Most of the origami I’ve done for the past several years has been based on shaping tubes of paper in various ways, whether that’s by adding curves or intersecting the tubes with vertical or diagonal planes. One thing I’ve wanted to figure out for a while is how to create bends and curves in the paper tubes. I’ve explored some simpler approaches to that problem before, but this is the first approach I think I can realistically use as a part of a more complex model.
The concept here was inspired in part by my diagonal shift design. The top and bottom edges of the bend are both sine waves, which get folded such that they touch each other along the bend line. Inside, each gore has a small crimp to create a partial flat plane visible inside the model. The crimps all have slightly different angles, but the mathematical to find those angles is the same that I used for the diagonal shift.

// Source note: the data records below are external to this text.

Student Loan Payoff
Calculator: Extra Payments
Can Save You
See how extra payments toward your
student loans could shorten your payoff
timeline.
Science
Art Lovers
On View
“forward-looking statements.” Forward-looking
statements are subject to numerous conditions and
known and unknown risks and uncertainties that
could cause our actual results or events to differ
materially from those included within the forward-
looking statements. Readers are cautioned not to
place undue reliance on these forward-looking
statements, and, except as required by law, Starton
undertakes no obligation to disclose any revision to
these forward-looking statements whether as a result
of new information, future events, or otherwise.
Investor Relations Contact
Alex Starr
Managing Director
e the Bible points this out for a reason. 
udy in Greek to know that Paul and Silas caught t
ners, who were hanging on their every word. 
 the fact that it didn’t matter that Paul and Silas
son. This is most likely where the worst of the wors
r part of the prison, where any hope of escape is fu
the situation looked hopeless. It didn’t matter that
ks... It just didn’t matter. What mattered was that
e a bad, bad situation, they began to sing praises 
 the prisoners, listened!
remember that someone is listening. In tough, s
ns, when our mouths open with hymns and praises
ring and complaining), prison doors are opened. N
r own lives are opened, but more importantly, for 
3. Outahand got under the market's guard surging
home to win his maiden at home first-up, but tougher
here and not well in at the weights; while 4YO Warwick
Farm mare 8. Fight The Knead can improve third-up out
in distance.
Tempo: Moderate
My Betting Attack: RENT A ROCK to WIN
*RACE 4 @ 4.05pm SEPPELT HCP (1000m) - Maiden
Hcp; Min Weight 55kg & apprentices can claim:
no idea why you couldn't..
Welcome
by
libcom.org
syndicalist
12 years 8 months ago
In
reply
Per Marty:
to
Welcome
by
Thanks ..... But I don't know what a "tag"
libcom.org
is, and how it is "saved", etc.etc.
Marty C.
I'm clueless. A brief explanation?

Here’s the inside view for a simple tube of paper:
Things get a bit more complicated when there is already overlap of the paper along the outside of the tube, but the concept is the same. It’s harder to see, but there’s a similar partial plane of paper inside this one, too:
It’s a decent bit of work to measure and score all the appropriate lines for these, especially for the narrower tube, but the folding went more smoothly than I expected. Especially with a bit of wet-folding, all the crimps seem to form fairly easily. I have quite a few ideas of how I’d like to incorporate these into a variety of more complicated designs.